For sure, This maybe just another page in the web.
Too much drama Not Needed, But to me,,
This is the hardest piece I have ever yet to write.
This is way too Emotional,
Way too far from the image that I have Portrayed in my entire life.
On the morning of November 18, This year. I was rushed in the Hospital. On this very normal day, like most days in my life, I was at work in front of my Computer when I had the first Seizure Attack in my 30 years of Existence. According to a number of spectators, My body went Flinching and Jerking for what seems like a couple of minutes. I was Disoriented and I have no memory of them.
I was revived in the hospital. I have no recollection of what happened to me during the attack or how I get to the hospital. I just lay there feeling sick to my stomach and weak.
My Memories of Recovery were just plain Traumatic. For the Past Weeks, I Hyperventilated every-time I think of another Seizure Attack. I had tremors once in a while; I had Nightmares and woke up in the middle of the night, Screaming and feeling a strain in my jaw due to lack of air. I cannot sleep alone; I cannot be left Alone.

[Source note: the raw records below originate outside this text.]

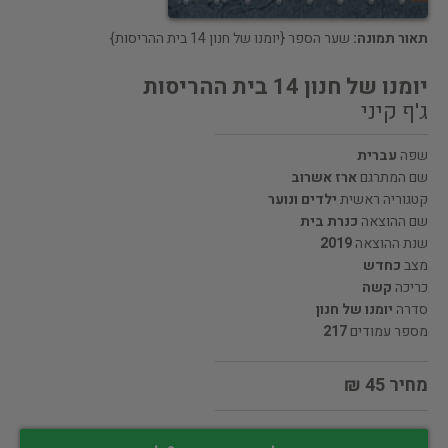
תאור תמונה:
שער הספר {יומנו של חנון 14 בית ההריסות}
יומנו של חנון 14 בית ההריסות
ג'ף קיני
שפה
עברית
שם המתרגם
ארז אשרוב
קטגוריה ראשית
ילדים ונוער
שם ההוצאה
כנרת בית
שנת ההוצאה
2019
מצב
כחדש
כריכה
קשה
סדרה
יומנו של חנון
מספר עמודים
217
מחיר 45 ₪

I hated myself for being so damn useless. I worry about losing my job; I worry about losing my partner; I worry about dying in the middle of my sleep.
I began to Question my Faith. You see, I am really not the Traditional Church Goer, I stopped doing that after I graduated from High School. I was born and raised from a very Religious Family, And yet I have so little Faith up there.

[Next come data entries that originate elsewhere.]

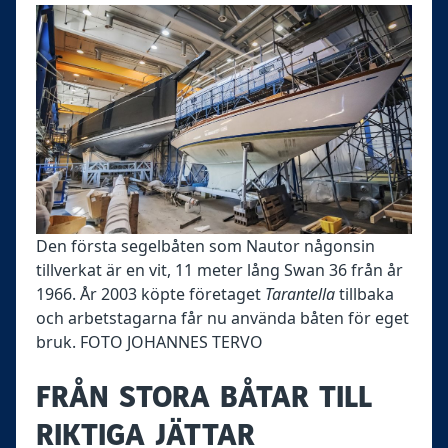
Den första segelbåten som Nautor någonsin
tillverkat är en vit, 11 meter lång Swan 36 från år
1966. År 2003 köpte företaget
Tarantella
tillbaka
och arbetstagarna får nu använda båten för eget
bruk. FOTO JOHANNES TERVO
FRÅN STORA BÅTAR TILL
RIKTIGA JÄTTAR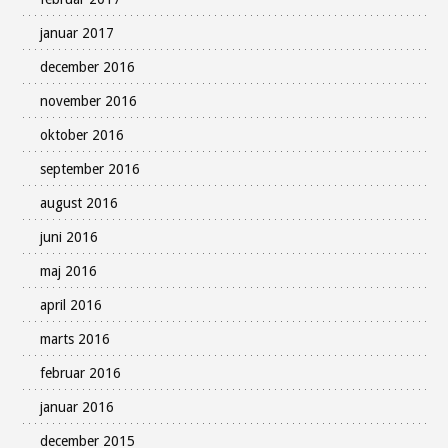
januar 2017
december 2016
november 2016
oktober 2016
september 2016
august 2016
juni 2016
maj 2016
april 2016
marts 2016
februar 2016
januar 2016
december 2015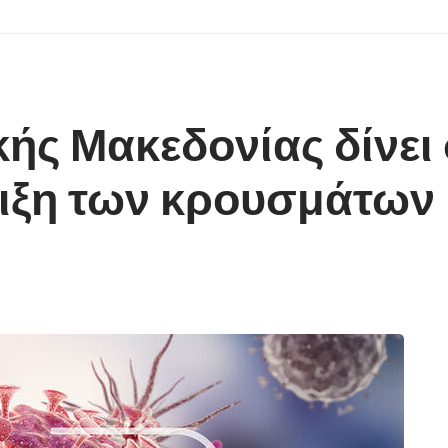
κής Μακεδονίας δίνει
έλιξη των κρουσμάτων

Battling Myself from doing what everyone kept on reminding, I started to pray. I didn’t start out with a question of why, In the silence of my room, I started to cry. I cried because I saw the many Beautiful faces of people that cared for me when I was sick. My family, Those that I have Taken for Granted; My friends, Those that I failed to Recognize for the Longest Time; My Boyfriend, To whom I have so little Faith On.
In the stillness of the moment, I picked up a Book; “Grace for The Moment by Max Lucado” Ramdomly, I open it; it says;
They Continue saying things that mean nothing, Thinking that God will hear them because of their many words.

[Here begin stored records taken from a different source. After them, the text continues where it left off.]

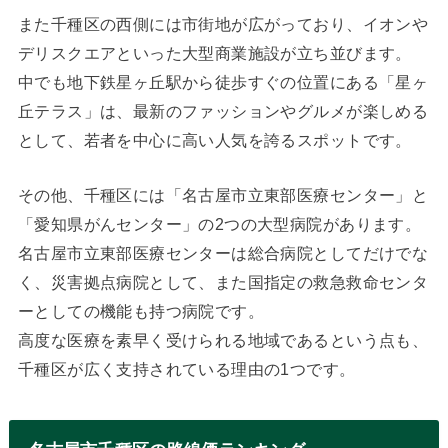
また千種区の西側には市街地が広がっており、イオンや
デリスクエアといった大型商業施設が立ち並びます。
中でも地下鉄星ヶ丘駅から徒歩すぐの位置にある「星ヶ
丘テラス」は、最新のファッションやグルメが楽しめる
として、若者を中心に高い人気を誇るスポットです。
その他、千種区には「名古屋市立東部医療センター」と
「愛知県がんセンター」の2つの大型病院があります。
名古屋市立東部医療センターは総合病院としてだけでな
く、災害拠点病院として、また国指定の救急救命センタ
ーとしての機能も持つ病院です。
高度な医療を素早く受けられる地域であるという点も、
千種区が広く支持されている理由の1つです。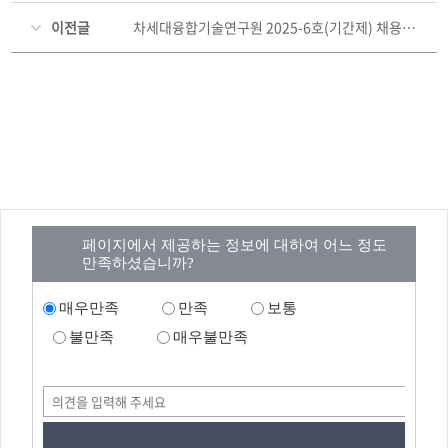
이전글
차세대융합기술연구원 2025-6호(기간제) 채용 공고 (~08. 05. (화) ~14:00)
페이지에서 제공하는 정보에 대하여 어느 정도
만족하셨습니까?
매우만족
만족
보통
불만족
매우불만족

Pray All the time. If Necessary; Use words
God Forgets the past. Imitate Him.
Dont Ask God to do what you want. Ask God to do what is Right.
No one is Useless to God. No One.
Nails didn’t hold God to a cross. Love Did.
You will never forgive anyone more than God has already forgiven you.
-When God Whisper. Your Name.
For the Longest time, I sat there in Silence. I have never felt so peaceful and calm. I just felt that during the lowest point of my life, He reached out his hand to me and I didn’t hesitate to reach back.
THANK YOU GOD FOR THE GIFT OF LIFE.
THANK YOU FOR MAKING ME FEEL THAT IT’S WORTH SAVING.